Un autre père de famille exprime ses inquiétudes quant au périclitement des salles de cinéma qui étaient au nombre de six et dont il ne reste que quatre salles dans un état assez déplorable. Seule une de ces salles a eu le mérite d'entreprendre des travaux d'aménagement sans que l'exemple ne soit suivi. Pour lui, la prolifération de cafés pleins à craquer à tout moment de la journée s'explique par l'absence d'infrastructures sportive, artistique et culturelle au niveau de la ville. «On ne peut s'attendre à rien de ce côté dans une ville où foisonnent les laiteries, les cafés et où disparaissent comme par mystère des librairies, dit-il non avec une certaine pointe d'ironie.

Même les sites naturels tel la plage de Mehdia ou le lac de sidi Boughaba ne sont pas mis à profit et manquent de structures propres à répondre aux besoins en loisirs». Ce constat peu reluisant de ce père de famille est partagé par bon nombre d'autres personnes.
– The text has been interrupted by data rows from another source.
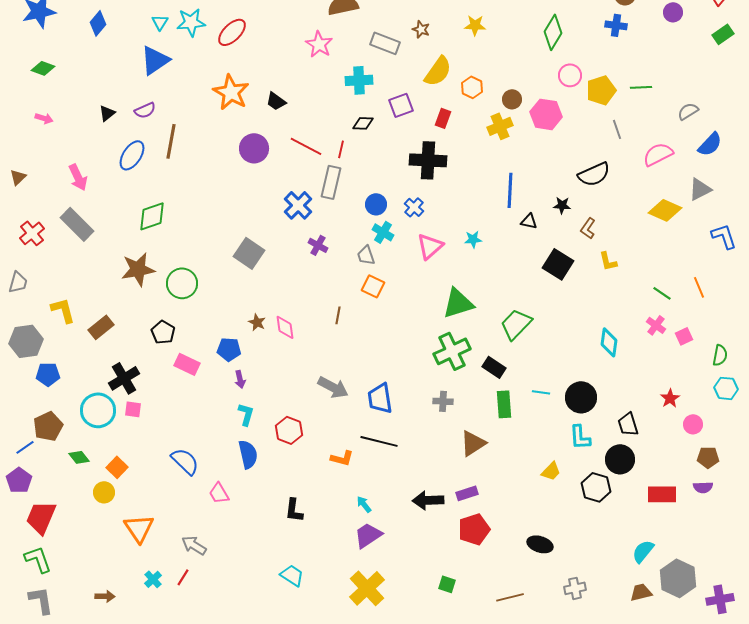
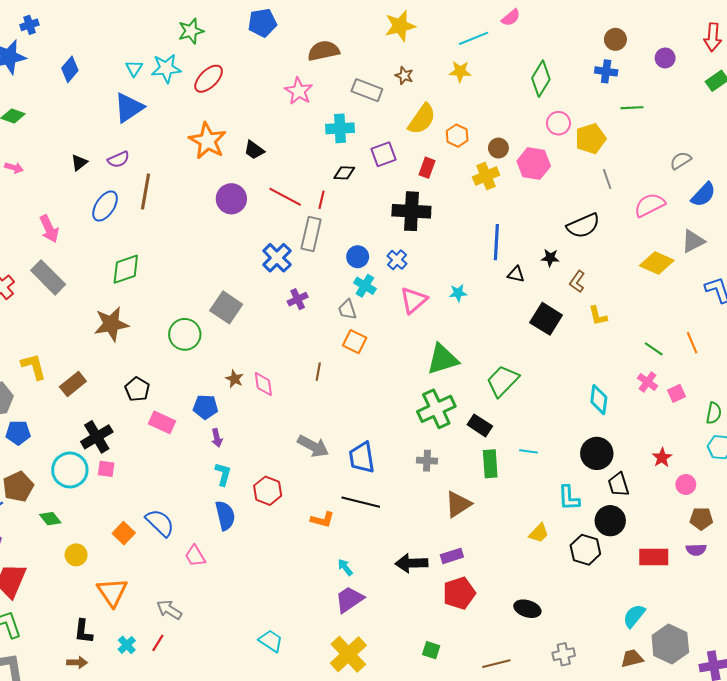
green line: (641, 87) -> (632, 108), moved
purple cross: (318, 245) -> (298, 299), turned 36
green circle: (182, 283) -> (185, 334), moved
black circle: (581, 397) -> (597, 453), moved
orange square: (117, 467) -> (124, 533), moved
black L-shape: (294, 510) -> (83, 631), moved

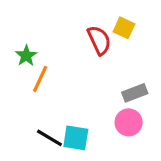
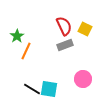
yellow square: (124, 28) -> (85, 29), moved
gray rectangle: (135, 93) -> (65, 45), moved

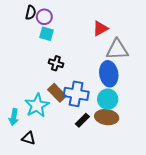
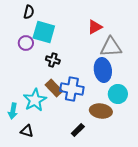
purple circle: (44, 17) -> (26, 43), moved
cyan square: (46, 34) -> (44, 32), size x1.6
cyan circle: (108, 99) -> (118, 94), moved
black rectangle: (82, 120) -> (78, 130), moved

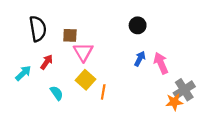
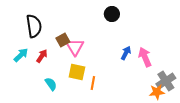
black circle: (138, 25) -> (112, 14), moved
brown square: (70, 35) -> (63, 40), moved, turned -32
cyan arrow: (23, 73) -> (21, 55), moved
yellow square: (85, 80) -> (77, 72), turned -30

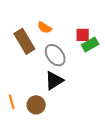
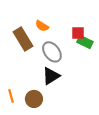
green rectangle: (90, 45) -> (85, 42), turned 56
Pour sa part, un universitaire interpelle tous ceux qui ont une passion pour la culture par cette constatation tellement chargée de significations : «Regardez ce complexe culturel de la ville. Ce chantier n'a pas été parachevé pour des raisons qu'on ignore jusqu' alors. On était resté au stade du gros œuvres. Maintenant, ce lieu abandonné est devenu le fief des squatteurs et sert de dépotoir de détritus en tous genres alors qu'il a englouti des sommes faramineuses qui auraient servir à quelque chose de très utile».

L'accroissement d'une demande engendrée par la spéculation immobilière que connaît la ville n'est pas rassurant dans la mesure où les espaces qui pourraient faire l'objet d'aménagement et de création de centres d'intérêts pour la population se réduisent en peau de chagrin pour laisser place à des superpositions de béton et de briques qui défigurent la capitale du Gharb. Un autre père de famille, cadre dans une société de la ville, reconnaît la difficulté de trouver un lieu de loisirs et de distraction pour ses enfants : «Franchement, chaque fois que mes enfants me demandent de les faire sortir, cela devient un vrai casse-tête chinois plus particulièrement en dehors de la saison estivale. Il m'est vraiment difficile de les emmener quand le besoin se fait sentir.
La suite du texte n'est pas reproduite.